Elevation: Myocardial infarction begins to rise 4-6 hours, 18-36 hours to normal value is indeed 20-30 times, the highest peak, 2-4 days return to normal. In addition, viral myocarditis, dermatomyositis, muscle damage, muscular dystrophy, pericarditis, cerebrovascular accidents, and cardiac surgery can all increase CK.

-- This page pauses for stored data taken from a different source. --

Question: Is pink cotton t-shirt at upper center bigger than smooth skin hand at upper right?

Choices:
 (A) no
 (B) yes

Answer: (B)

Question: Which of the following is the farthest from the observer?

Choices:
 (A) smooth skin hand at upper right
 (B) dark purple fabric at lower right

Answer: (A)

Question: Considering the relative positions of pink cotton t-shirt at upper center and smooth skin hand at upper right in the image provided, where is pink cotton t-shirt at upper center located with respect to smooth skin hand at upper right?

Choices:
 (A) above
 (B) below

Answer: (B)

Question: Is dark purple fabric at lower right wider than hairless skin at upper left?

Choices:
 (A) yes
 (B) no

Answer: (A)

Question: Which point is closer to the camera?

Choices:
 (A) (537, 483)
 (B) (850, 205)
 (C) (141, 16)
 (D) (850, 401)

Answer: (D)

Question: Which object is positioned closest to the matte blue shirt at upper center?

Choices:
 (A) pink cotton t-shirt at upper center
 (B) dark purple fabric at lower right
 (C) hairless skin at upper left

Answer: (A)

44 creatine kinase isoenzyme (CKMB)

CK-MB is mainly present in the myocardium, which is about 14% of the total myocardial CK. The serum CK-MB rises before the total activity, peaks at 24 hours, and its fluctuation curve is parallel with the total activity within 36 hours. The hour disappears.

45 myoglobin (Mb or MYO)

Myoglobin is the earliest measurable marker of myocardial damage after acute myocardial infarction (AMI). The AMI increased 2 hours after the onset of AMI, reached the peak at 6~9h, and returned to normal level at 24~36h. Its negative predictive value is 100%.

46 anti-chain O (ASO)

The ASO test provides evidence for early streptococcal infections, primarily for acute rheumatic fever, glomerulonephritis following streptococcal infection, individuals with pharyngitis, and other acute infections. Typically, antibodies corresponding to antigens peak at about three weeks after acute streptococcal infection and remain at peak levels for 3-4 months, then gradually decrease to normal levels.

47 rheumatoid factor (RF)

It has certain clinical significance for the diagnosis and prognosis of patients with rheumatoid arthritis (RA).

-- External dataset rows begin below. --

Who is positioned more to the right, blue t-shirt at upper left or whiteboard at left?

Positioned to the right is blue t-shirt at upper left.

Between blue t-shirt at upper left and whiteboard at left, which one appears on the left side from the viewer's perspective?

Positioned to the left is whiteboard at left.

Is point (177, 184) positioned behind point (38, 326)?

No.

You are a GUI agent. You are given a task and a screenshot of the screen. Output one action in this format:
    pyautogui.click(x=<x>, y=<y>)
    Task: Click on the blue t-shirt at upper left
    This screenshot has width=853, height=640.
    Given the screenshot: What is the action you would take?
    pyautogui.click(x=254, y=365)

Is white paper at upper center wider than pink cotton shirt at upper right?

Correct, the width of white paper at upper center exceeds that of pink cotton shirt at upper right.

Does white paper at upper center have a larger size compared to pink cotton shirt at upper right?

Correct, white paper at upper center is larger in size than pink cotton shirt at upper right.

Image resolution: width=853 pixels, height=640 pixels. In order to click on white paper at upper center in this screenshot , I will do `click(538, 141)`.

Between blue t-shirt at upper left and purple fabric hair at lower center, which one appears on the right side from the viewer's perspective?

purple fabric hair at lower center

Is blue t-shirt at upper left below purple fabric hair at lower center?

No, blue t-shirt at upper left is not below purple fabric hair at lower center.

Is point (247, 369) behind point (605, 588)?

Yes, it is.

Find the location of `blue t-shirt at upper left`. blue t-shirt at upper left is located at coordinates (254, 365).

Can be used for the auxiliary diagnosis of autoimmune diseases.

48 hypersensitive C-reactive protein (HCRP)

HCRP is a non-specific acute phase response protein that appears in the blood during inflammation. The change in CRP concentration in patients with acute inflammation is faster than the change in red blood cell deposition. Studies have shown that CRP is not only a very good indicator of inflammation, it is also a good indicator of coronary artery disease when significantly increased. The increase in concentration occurs in a variety of tissue lesions in a non-specific manner, such as: infection, rheumatoid arthritis, myocardial infarction, malignancy, and the like.

49 amylase (AMY)

Serum amylase assay is mainly used to diagnose acute pancreatitis. Amylase activity is significantly increased during acute attacks. Urinary amylase will also increase 12-24 hours after onset. Some chronic pancreatic diseases, such as chronic pancreatitis, pancreatic tumors, and mumps, salivary glands, or glandular tube occlusion, serum amylase will also increase, and for various liver diseases such as hepatitis, cirrhosis, liver Abscess, liver cancer and cholecystitis, etc., amylase activity decreased.

50 lipase (LIPA or LPS)

Lipase activity was measured to reflect the imbalance of the pancreas. In acute pancreatitis, lipase activity is 2-50 times higher than the reference upper limit within 4-8 hours of abdominal pain, peaking at 24 hours, and decreasing within 8-14 days. Lipase activity is also elevated in chronic pancreatitis and pancreatic duct occlusion.

51 glycated hemoglobin (HbA1c)

The degree of control of diabetes was assessed, and the average blood glucose level was measured 1-2 months before the response. When the red blood cell survival period is shortened for any reason, the HbA1c% will decrease, even though the blood glucose level may be elevated at this time.